Il momento in cui viviamo è segnato da una crisi energetica sempre più forte, dove a una via via più precaria e limitata quantità di risorse per la produzione si somma un crescente e inarrestabile fabbisogno energetico.
Jeremy Rifkin, fondatore e presidente della Foundation on Economic Trends (FOET) e presidente della Greenhouse Crisis Foundation, ha espresso il suo parere a riguardo intervenendo all’Innovation Forum tenutosi a Milano.
Secondo Rifkin bisognerebbe applicare alla gestione dell’energia gli stessi principi attuati nella costruzione della rete Internet. In sostanza si dovrebbe creare una “smart grid”, che può essere intesa come una rete energetica mondiale in grado di inviare la quantità di energia prodotta in eccesso in certe aree a quelle aree che hanno bisogno di nuovi approvvigionamenti energetici. Questa operazione dovrebbe avvenire in tempo reale e monitorando continuamente lo stato delle richieste e delle produzioni.

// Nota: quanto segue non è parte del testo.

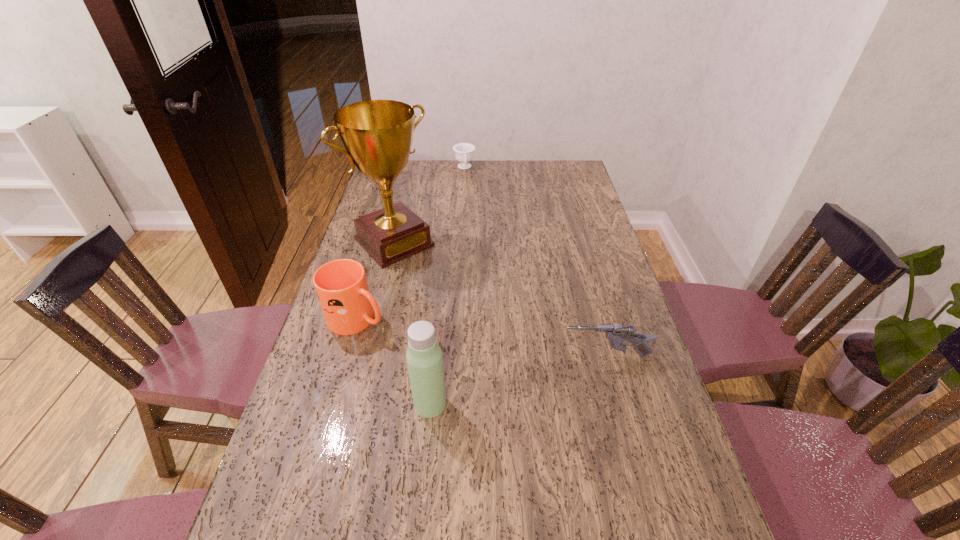 Find the location of a particular element. The height and width of the screenshot is (540, 960). vacant space on the desktop that is between the nearest object and the rightmost object and is positioned on the handle side of the third nearest object is located at coordinates (502, 384).

At what (x,y) coordinates should I click in order to perform the action: click on free spot on the desktop that is between the nearest object and the fourth tallest object and is positioned on the plaque of the second farthest object. Please return your answer as a coordinate pair (x, y). The width and height of the screenshot is (960, 540). Looking at the image, I should click on (531, 377).

Locate an element on the screen. The width and height of the screenshot is (960, 540). free space on the desktop that is between the thermos bottle and the rightmost object and is positioned on the side of the teacup with the handle is located at coordinates (510, 382).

L’idea a monte del progetto è che ogni fabbricato si trasformi da un nodo dissipativo a un nodo produttivo di energia. Per questo basta dotare ciascun edificio di pannelli solari o di impianti eolici capaci di sintetizzare energia pulita in piena autonomia. L’energia che eccede al bisogno interno può venire trasmessa sulla rete verso altre strutture che in quel momento richiedono più energia di quella che producono.
Si tratta di un modello che ovviamente sovverte l’egemonia dei potentati energetici attuali e che richiederebbe, per la sua attuazione, l’intervento legislativo dei vari stati, che dovrebbero unirsi per promuovere una logica di produzione e distribuzione dell’energia totalmente innovativa e per qualche verso anarchica.
Un modello di difficile attuazione, che si scontra con avversari e lobby che difendono l’attuale dominio sulle fonti energetiche e che difficilmente sarebbero disposte a recedere dalle proprie posizioni di potere. Ma Rifkin non demorde. E sono persone come lui che possono spingere idee capaci di dare qualche speranza di salvezza a un mondo che rischia il collasso energetico e ambientale.